NICOLETTA TEMPERA
Cronaca

Morto dopo sette mesi di coma: "Droga killer". Presi i due pusher

Un operaio di Bazzano, indagini partite dalla denuncia della sorella: nei guai pregiudicato e fidanzata

VALSAMOGGIA (Bologna)

Quella seconda dose di coca, consumata a distanza di poche ore dall’altra, è stata fatale. Un’agonia terribile, quella di Luca Calderara, operaio cinquantacinquenne di Bazzano, nel Bolognese, morto il 14 luglio dopo essere rimasto in coma per sette mesi. Un coma dovuto, stando a quanto stabilito poi dagli accertamenti svolti all’ospedale Maggiore, dove Calderara era stato trasportato d’urgenza la sera del 18 dicembre dell’anno scorso, proprio dall’assunzione di cocaina. Un’evidenza che ha spinto la sorella della vittima a sporgere denuncia ai carabinieri, per indagare su chi avesse venduto quel veleno a suo fratello. Accertamenti che, a distanza di quasi un’anno da quei fatti, hanno portato in carcere Giuseppe Pepe, pregiudicato pugliese di 51 anni, mentre per la sua compagna, V. G., una ragazza imolese di 31 anni, è stato disposto l’obbligo di dimora nella cittadina romagnola. Entrambi rispondono di morte come conseguenza di altro reato e spaccio. A condurre le indagini, coordinate dalla pm Gabriella Tavano, sono stati i carabinieri del Nucleo investigativo, che sono partiti dall’analisi del cellulare della vittima per ricostruirne gli ultimi momenti di coscienza. E, attraverso le chat cristallizzate nella memoria del telefono, sono riusciti a ricostruire come il 18 dicembre del 2022, Calderara aveva chiamato Pepe, ritenuto dall’accusa il suo pusher di fiducia, e gli aveva chiesto di portargli una dose. Lo spacciatore aveva quindi raggiunto a casa il cliente, per consegnare la dose di coca richiesta.
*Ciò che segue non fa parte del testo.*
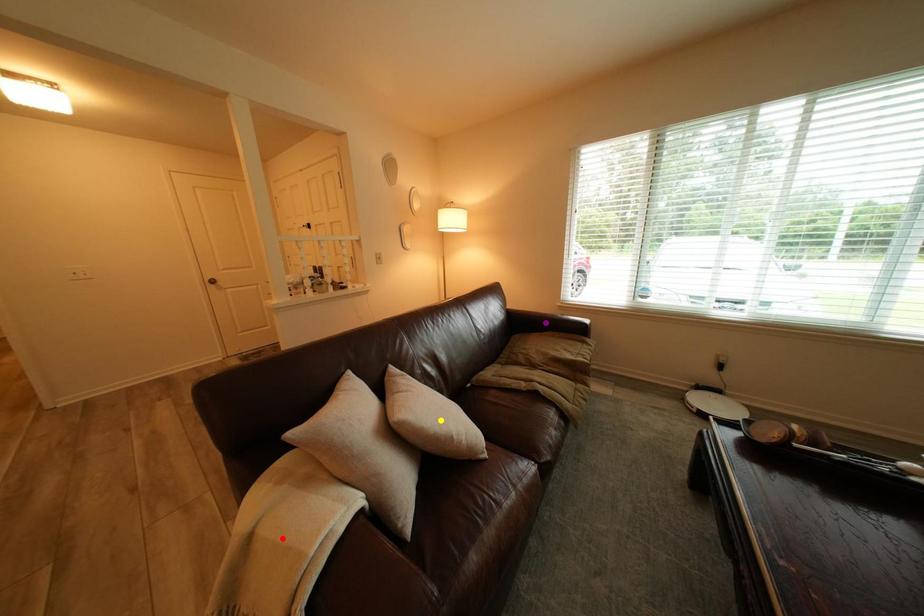 Order these from farthest to nearest:
- yellow point
- red point
- purple point

1. purple point
2. yellow point
3. red point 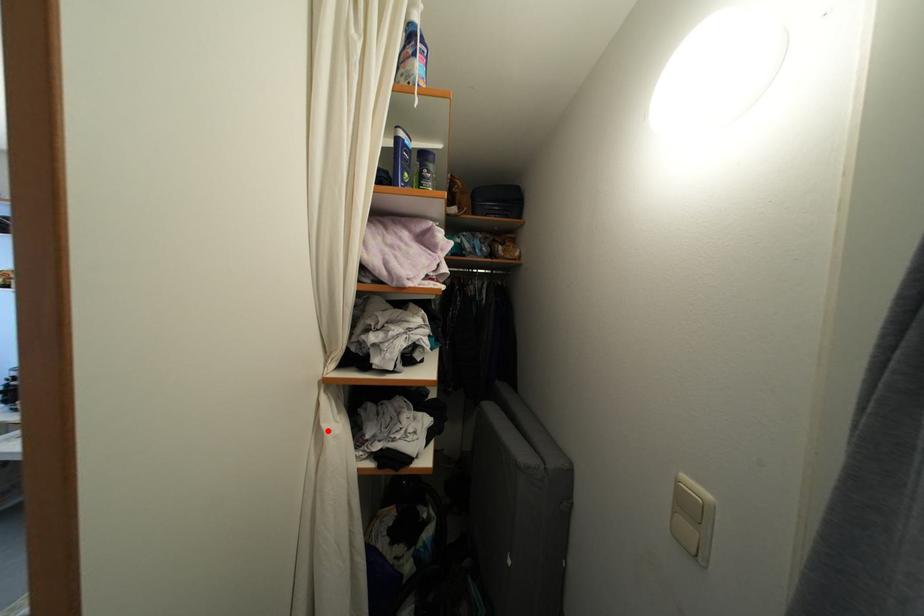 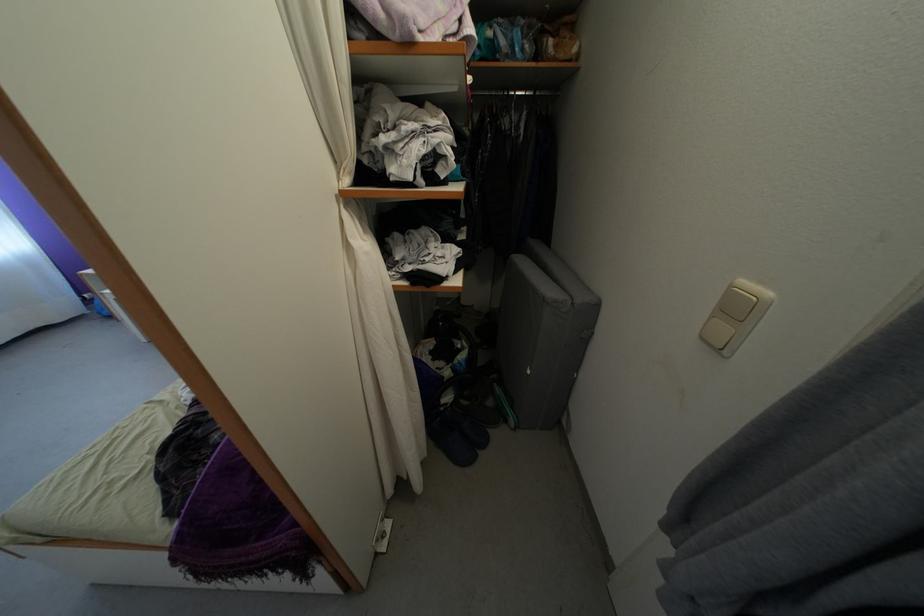 Where in the second image is the point corresponding to the highlighted location from the first image?

(356, 246) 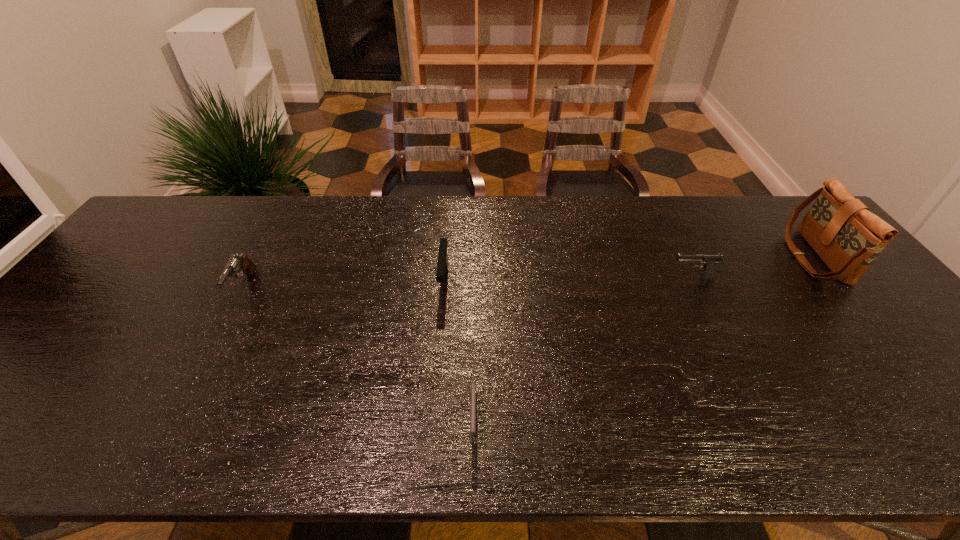 Identify the location of free space in the image that satisfies the following two spatial constraints: 1. aim along the barrel of the second object from right to left; 2. on the front-facing side of the fourth object from right to left. (694, 282).

The width and height of the screenshot is (960, 540). Identify the location of vacant region that satisfies the following two spatial constraints: 1. on the front-facing side of the tallest object; 2. at the barrel of the leftmost object. (838, 287).

Locate an element on the screen. The image size is (960, 540). vacant space that satisfies the following two spatial constraints: 1. aim along the barrel of the fourth object from left to right; 2. at the barrel of the third object from right to left is located at coordinates (763, 422).

Where is `blank space that satisfies the following two spatial constraints: 1. aim along the barrel of the second object from right to left; 2. on the front-facing side of the second pistol from left to right`? This screenshot has width=960, height=540. blank space that satisfies the following two spatial constraints: 1. aim along the barrel of the second object from right to left; 2. on the front-facing side of the second pistol from left to right is located at coordinates (694, 282). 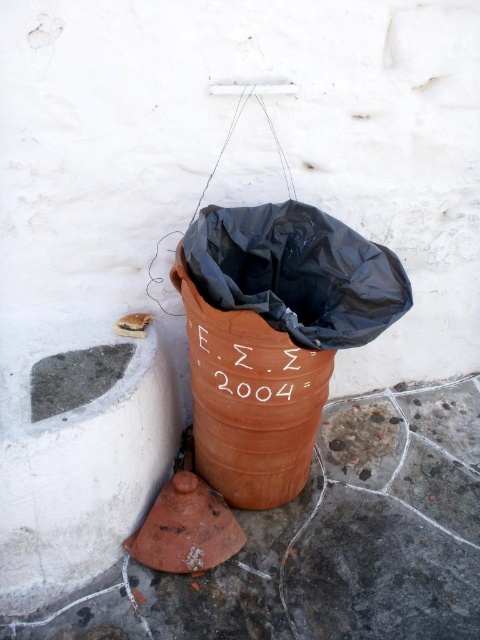 Question: Does smooth concrete pavement at lower left appear over terracotta textured barrel at center?

Choices:
 (A) no
 (B) yes

Answer: (A)

Question: Which object is farther from the camera taking this photo?

Choices:
 (A) smooth concrete pavement at lower left
 (B) terracotta textured barrel at center

Answer: (A)

Question: Does smooth concrete pavement at lower left have a larger size compared to terracotta textured barrel at center?

Choices:
 (A) yes
 (B) no

Answer: (A)

Question: Does smooth concrete pavement at lower left have a smaller size compared to terracotta textured barrel at center?

Choices:
 (A) no
 (B) yes

Answer: (A)

Question: Which point appears closest to the camera in this image?

Choices:
 (A) (238, 445)
 (B) (477, 596)

Answer: (B) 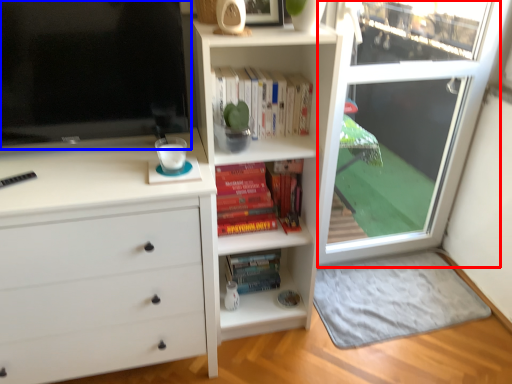 Question: Which of the following is the closest to the observer, screen door (highlighted by a red box) or television (highlighted by a blue box)?

Choices:
 (A) screen door
 (B) television

Answer: (B) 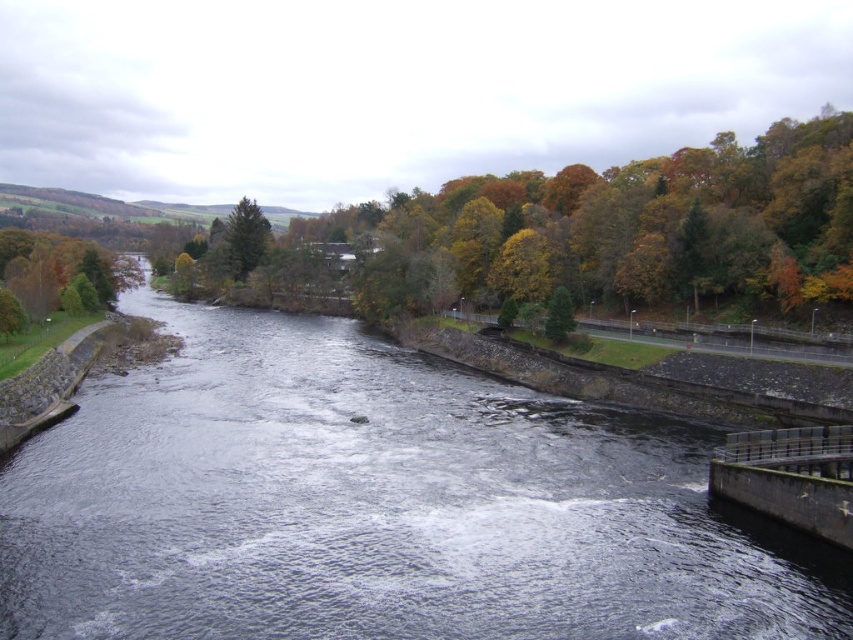 Question: Observing the image, what is the correct spatial positioning of dark gray water at center in reference to green matte tree at left?

Choices:
 (A) below
 (B) above

Answer: (A)

Question: Estimate the real-world distances between objects in this image. Which object is farther from the green matte tree at center?

Choices:
 (A) dark gray water at center
 (B) green matte tree at left

Answer: (B)

Question: Which object is the farthest from the green matte tree at upper center?

Choices:
 (A) dark gray water at center
 (B) green matte tree at left

Answer: (A)

Question: Which object appears closest to the camera in this image?

Choices:
 (A) green matte tree at upper center
 (B) green matte tree at left
 (C) dark gray water at center
 (D) green matte tree at center

Answer: (C)

Question: Is green matte tree at left above green matte tree at center?

Choices:
 (A) yes
 (B) no

Answer: (A)

Question: Observing the image, what is the correct spatial positioning of dark gray water at center in reference to green matte tree at upper center?

Choices:
 (A) above
 (B) below

Answer: (B) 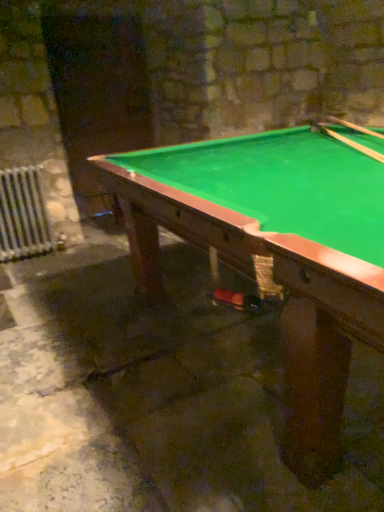 What is the approximate height of green felt pool table at center?

green felt pool table at center is 35.11 inches in height.

Identify the location of wooden smooth cue at upper right, the 2th cue viewed from the left. (354, 126).

Image resolution: width=384 pixels, height=512 pixels. What are the coordinates of `green felt pool table at center` in the screenshot? It's located at (274, 253).

Can you confirm if white metal radiator at lower left is taller than wooden smooth cue at upper right, the 2th cue viewed from the left?

Yes, white metal radiator at lower left is taller than wooden smooth cue at upper right, the 2th cue viewed from the left.

From the image's perspective, is white metal radiator at lower left on top of wooden smooth cue at upper right, the 2th cue viewed from the left?

No, from the image's perspective, white metal radiator at lower left is not over wooden smooth cue at upper right, the 2th cue viewed from the left.

Is the position of white metal radiator at lower left more distant than that of wooden smooth cue at upper right, placed as the first cue when sorted from right to left?

Yes, white metal radiator at lower left is further from the camera.

Is wooden smooth cue at upper right, the 2th cue viewed from the left, at the back of white metal radiator at lower left?

white metal radiator at lower left does not have its back to wooden smooth cue at upper right, the 2th cue viewed from the left.

From a real-world perspective, is wooden cue at upper right, the 2th cue when ordered from right to left, positioned above or below green felt pool table at center?

Clearly, from a real-world perspective, wooden cue at upper right, the 2th cue when ordered from right to left, is above green felt pool table at center.

In terms of width, does wooden cue at upper right, the 2th cue when ordered from right to left, look wider or thinner when compared to green felt pool table at center?

Considering their sizes, wooden cue at upper right, the 2th cue when ordered from right to left, looks slimmer than green felt pool table at center.

Is point (343, 139) positioned after point (363, 278)?

Yes.

Is green felt pool table at center wider than wooden smooth cue at upper right, placed as the first cue when sorted from right to left?

Yes, green felt pool table at center is wider than wooden smooth cue at upper right, placed as the first cue when sorted from right to left.

Is green felt pool table at center touching wooden smooth cue at upper right, placed as the first cue when sorted from right to left?

green felt pool table at center is not next to wooden smooth cue at upper right, placed as the first cue when sorted from right to left, and they're not touching.

Between green felt pool table at center and wooden smooth cue at upper right, placed as the first cue when sorted from right to left, which one has less height?

With less height is wooden smooth cue at upper right, placed as the first cue when sorted from right to left.

You are a GUI agent. You are given a task and a screenshot of the screen. Output one action in this format:
    pyautogui.click(x=<x>, y=<y>)
    Task: Click on the cue in front of the wooden smooth cue at upper right, the 2th cue viewed from the left
    The image size is (384, 512).
    Given the screenshot: What is the action you would take?
    pyautogui.click(x=347, y=141)

Based on their positions, is wooden smooth cue at upper right, the 2th cue viewed from the left, located to the left or right of wooden cue at upper right, arranged as the 1th cue when viewed from the left?

wooden smooth cue at upper right, the 2th cue viewed from the left, is positioned on wooden cue at upper right, arranged as the 1th cue when viewed from the left,'s right side.

Between wooden smooth cue at upper right, the 2th cue viewed from the left, and wooden cue at upper right, the 2th cue when ordered from right to left, which one is positioned in front?

wooden cue at upper right, the 2th cue when ordered from right to left, is closer to the camera.

Which is in front, point (361, 131) or point (336, 133)?

Positioned in front is point (336, 133).

From a real-world perspective, relative to green felt pool table at center, is wooden smooth cue at upper right, the 2th cue viewed from the left, vertically above or below?

wooden smooth cue at upper right, the 2th cue viewed from the left, is above green felt pool table at center.

Which is in front, point (346, 122) or point (320, 228)?

Positioned in front is point (320, 228).

Is wooden smooth cue at upper right, the 2th cue viewed from the left, in front of or behind green felt pool table at center in the image?

wooden smooth cue at upper right, the 2th cue viewed from the left, is positioned farther from the viewer than green felt pool table at center.

Is white metal radiator at lower left positioned behind wooden cue at upper right, arranged as the 1th cue when viewed from the left?

Yes, it is behind wooden cue at upper right, arranged as the 1th cue when viewed from the left.

Could you tell me if white metal radiator at lower left is facing wooden cue at upper right, the 2th cue when ordered from right to left?

No, white metal radiator at lower left is not facing towards wooden cue at upper right, the 2th cue when ordered from right to left.

Which is nearer, (38, 246) or (323, 131)?

Point (38, 246).

Consider the image. Between white metal radiator at lower left and wooden cue at upper right, the 2th cue when ordered from right to left, which one has larger width?

Wider between the two is wooden cue at upper right, the 2th cue when ordered from right to left.

Are green felt pool table at center and wooden cue at upper right, the 2th cue when ordered from right to left, located far from each other?

No, green felt pool table at center is not far from wooden cue at upper right, the 2th cue when ordered from right to left.

From a real-world perspective, between green felt pool table at center and wooden cue at upper right, arranged as the 1th cue when viewed from the left, who is vertically higher?

wooden cue at upper right, arranged as the 1th cue when viewed from the left, is physically above.

Is green felt pool table at center at the left side of wooden cue at upper right, arranged as the 1th cue when viewed from the left?

Yes, green felt pool table at center is to the left of wooden cue at upper right, arranged as the 1th cue when viewed from the left.

Do you think green felt pool table at center is within wooden cue at upper right, arranged as the 1th cue when viewed from the left, or outside of it?

green felt pool table at center lies outside wooden cue at upper right, arranged as the 1th cue when viewed from the left.

I want to click on the 1st cue in front of the white metal radiator at lower left, starting your count from the anchor, so click(x=354, y=126).

Image resolution: width=384 pixels, height=512 pixels. I want to click on billiard table on the left of wooden cue at upper right, arranged as the 1th cue when viewed from the left, so click(274, 253).

Estimate the real-world distances between objects in this image. Which object is further from wooden cue at upper right, arranged as the 1th cue when viewed from the left, green felt pool table at center or white metal radiator at lower left?

white metal radiator at lower left lies further to wooden cue at upper right, arranged as the 1th cue when viewed from the left, than the other object.

Looking at the image, which one is located further to white metal radiator at lower left, green felt pool table at center or wooden cue at upper right, the 2th cue when ordered from right to left?

Among the two, wooden cue at upper right, the 2th cue when ordered from right to left, is located further to white metal radiator at lower left.

Which object lies further to the anchor point wooden cue at upper right, arranged as the 1th cue when viewed from the left, white metal radiator at lower left or green felt pool table at center?

Among the two, white metal radiator at lower left is located further to wooden cue at upper right, arranged as the 1th cue when viewed from the left.

Estimate the real-world distances between objects in this image. Which object is closer to wooden cue at upper right, arranged as the 1th cue when viewed from the left, white metal radiator at lower left or wooden smooth cue at upper right, the 2th cue viewed from the left?

wooden smooth cue at upper right, the 2th cue viewed from the left, is positioned closer to the anchor wooden cue at upper right, arranged as the 1th cue when viewed from the left.

From the image, which object appears to be nearer to white metal radiator at lower left, wooden smooth cue at upper right, placed as the first cue when sorted from right to left, or wooden cue at upper right, the 2th cue when ordered from right to left?

The object closer to white metal radiator at lower left is wooden cue at upper right, the 2th cue when ordered from right to left.

Estimate the real-world distances between objects in this image. Which object is further from wooden smooth cue at upper right, the 2th cue viewed from the left, wooden cue at upper right, the 2th cue when ordered from right to left, or green felt pool table at center?

Based on the image, green felt pool table at center appears to be further to wooden smooth cue at upper right, the 2th cue viewed from the left.

From the image, which object appears to be nearer to green felt pool table at center, wooden cue at upper right, arranged as the 1th cue when viewed from the left, or wooden smooth cue at upper right, placed as the first cue when sorted from right to left?

wooden cue at upper right, arranged as the 1th cue when viewed from the left, is positioned closer to the anchor green felt pool table at center.

Which object lies nearer to the anchor point green felt pool table at center, wooden smooth cue at upper right, placed as the first cue when sorted from right to left, or white metal radiator at lower left?

wooden smooth cue at upper right, placed as the first cue when sorted from right to left, is positioned closer to the anchor green felt pool table at center.

Identify the location of cue located between green felt pool table at center and wooden smooth cue at upper right, placed as the first cue when sorted from right to left, in the depth direction. This screenshot has width=384, height=512. (347, 141).

Where is `billiard table located between white metal radiator at lower left and wooden cue at upper right, arranged as the 1th cue when viewed from the left, in the left-right direction`? Image resolution: width=384 pixels, height=512 pixels. billiard table located between white metal radiator at lower left and wooden cue at upper right, arranged as the 1th cue when viewed from the left, in the left-right direction is located at coordinates (274, 253).

Identify the location of billiard table situated between white metal radiator at lower left and wooden smooth cue at upper right, the 2th cue viewed from the left, from left to right. Image resolution: width=384 pixels, height=512 pixels. [x=274, y=253].

Where is `cue located between white metal radiator at lower left and wooden smooth cue at upper right, placed as the first cue when sorted from right to left, in the left-right direction`? cue located between white metal radiator at lower left and wooden smooth cue at upper right, placed as the first cue when sorted from right to left, in the left-right direction is located at coordinates (347, 141). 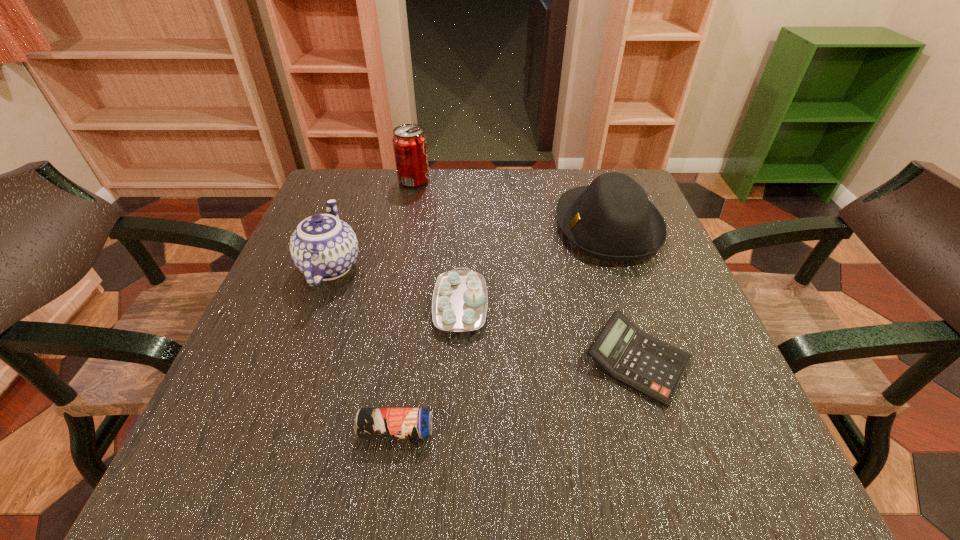 Find the location of a particular element. This screenshot has height=540, width=960. free space located at the spout of the left chinaware is located at coordinates (363, 180).

You are a GUI agent. You are given a task and a screenshot of the screen. Output one action in this format:
    pyautogui.click(x=<x>, y=<y>)
    Task: Click on the free space located 0.210m at the spout of the left chinaware
    This screenshot has height=540, width=960.
    Given the screenshot: What is the action you would take?
    pyautogui.click(x=361, y=186)

Locate an element on the screen. The width and height of the screenshot is (960, 540). vacant space located on the front-facing side of the fedora is located at coordinates (458, 226).

Identify the location of vacant space located 0.250m on the front-facing side of the fedora. This screenshot has height=540, width=960. (449, 226).

Identify the location of free point located on the front-facing side of the fedora. This screenshot has height=540, width=960. (402, 226).

This screenshot has height=540, width=960. Find the location of `vacant space positioned 0.090m on the right of the right chinaware`. vacant space positioned 0.090m on the right of the right chinaware is located at coordinates (534, 305).

The image size is (960, 540). I want to click on free space located 0.130m on the back of the beer can, so click(408, 349).

Locate an element on the screen. The image size is (960, 540). vacant space located 0.330m on the left of the calculator is located at coordinates (391, 361).

Locate an element on the screen. Image resolution: width=960 pixels, height=540 pixels. pop soda present at the far edge is located at coordinates (409, 141).

Locate an element on the screen. The height and width of the screenshot is (540, 960). fedora present at the far edge is located at coordinates (612, 219). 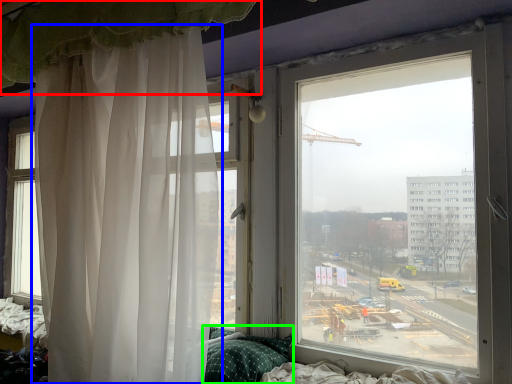 Question: Considering the real-world distances, which object is closest to curtain (highlighted by a red box)? curtain (highlighted by a blue box) or pillow (highlighted by a green box).

Choices:
 (A) curtain
 (B) pillow

Answer: (A) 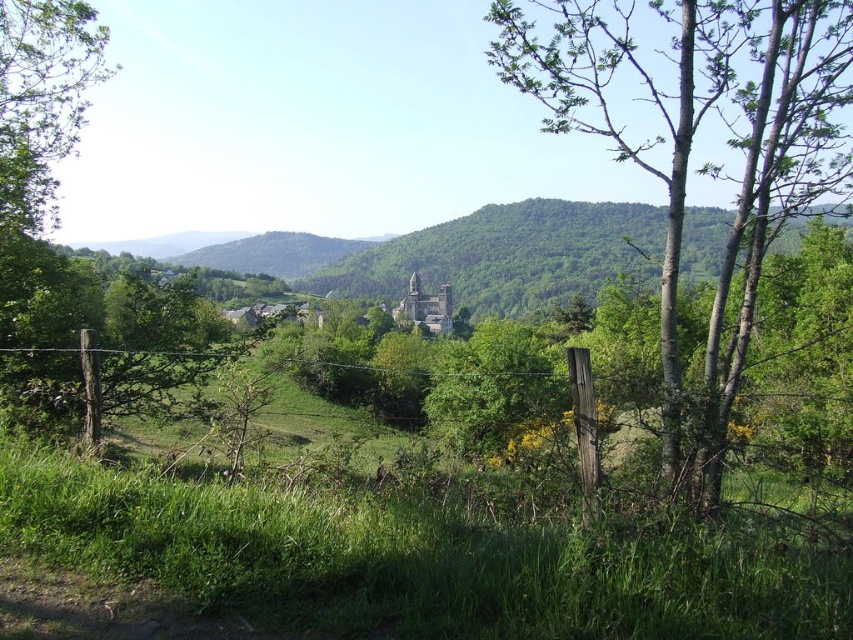 You are standing in the rural landscape scene and want to place a small flag at each of the two points, point (572, 51) and point (567, 214). Which point will have its flag appear higher in the photo?

Point (572, 51) is closer to the camera than point (567, 214), so the flag placed at point (572, 51) will appear higher in the photo.

You are an outdoor enthusiast planning a hiking route through the rural landscape. You want to reach the distant castle or church visible in the background. Which object, the green bark tree at center or the green forested mountain at center, would you encounter first along your path?

You would encounter the green bark tree at center first because it is in front of the green forested mountain at center, making it closer to your starting point.

Based on the photo, you are standing in the rural landscape scene. You see a point marked at coordinate (689, 145). What object is located at this point?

Poche ore dopo, però, la vittima aveva di nuovo scritto a Pepe: "Sono un imbecille, voglio fare il bis. Portamela più grossa". A quel punto, lo spacciatore aveva spedito a casa dell’acquirente la fidanzata. Era stata lei a vendere l’ultima dose, quella fatale, a Calderara. Che subito dopo si era sentito male ed era stato ricoverato in condizioni gravissime al Maggiore di Bologna. Le analisi e gli esami ospedalieri avevano chiarito che, a causare il malore, era stata proprio la cocaina assunta. E da quella certezza erano partite le indagini dei militari dell’Arma, sollecitate dalla sorella della vittima. Un lavoro investigativo che si è concretizzato pochi giorni fa, con l’emissione delle due misure richieste dalla Procura: Pepe, che dopo la morte dell’operaio aveva lasciato la Valsamoggia e se ne era tornato in Puglia, è stato arrestato a Bari e condotto alla casa circondariale Francesco Rucci; per la compagna, invece, in considerazione del ruolo marginale tenuto nell’attività di spaccio, un ruolo ritenuto di mero ‘corriere’, è stato disposto l’obbligo di dimora a Imola.